The event was very educative and very well-prepared. The model architecture was Wav2vec2-XLS-R (its versions having 300M, 1B, and 3B parameters), recently implemented in Huggingface. Particularly the fact that there was effectively unlimited free GPU from OVH (that I utilized more than 300 euro worth overall) was outstanding (this doesn't mean you couldn't use your local machine, but basically who asked for GPU time, got it).
Training could have been done using Jupyter notebooks or just Python code, both of which are supported by OVH AI Training. I have chosen a Jupyter notebook, edited from an earlier example, because my typing speed is limited and frankly also because I am a bit lazy.

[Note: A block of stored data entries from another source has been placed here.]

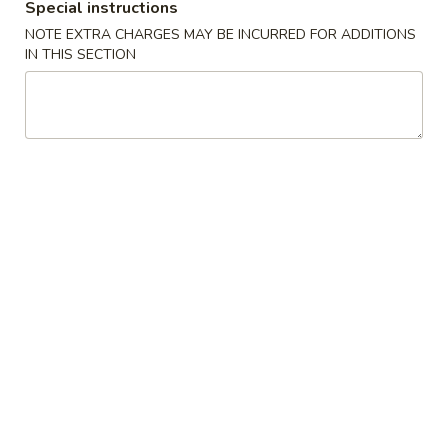
Special instructions
NOTE EXTRA CHARGES MAY BE INCURRED FOR ADDITIONS
Hamburger
IN THIS SECTION
Please note: requests for additional items or special
preparation may incur an
extra charge
not calculated on your
online order.
Buffalo Wings
6
6 pcs Buffalo Wings
pcs
Buffalo
Only:
$7.99
Wings
w. Small Fries:
$9.99
w. Vegetable Fried Rice:
$10.99
w. Ham Fried Rice:
$11.99
w. Chicken Fried Rice:
$11.99
w. Beef Fried Rice:
$11.99
w. Shrimp Fried Rice:
$11.99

It went smoothly, for me largely because I already have some speech recognition model training experience, although I had no idea about Huggingface and the Wav2vec2-XLS-R model. When I learned the trick (in the Discord chat) that gradient accumulation can be turned off for larger batch sizes, training speeded enormously and I regretted that I didn't choose larger model than the 300M one. I made several Czech models as well as several non-Czech ones, including Upper Sorbian, but only the best Czech one was among the winning ones.

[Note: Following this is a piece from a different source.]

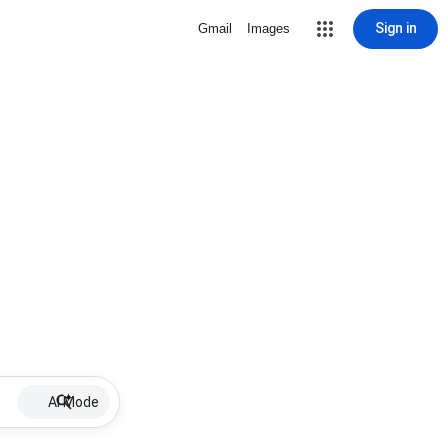
Sign in
Gmail
Images
AI Mode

Yes, each model best in its language was winning and there were prizes. Finally it was decided it will be merchandise from Huggingface as well as generous 200 Euro OVH further AI Training voucher (which I unfortunately basically wasted). And a T-shirt was for everyone with a decent model.
All in all a great event that helped me discover Huggingface as well as the fact that new speech models are getting substantially better every year.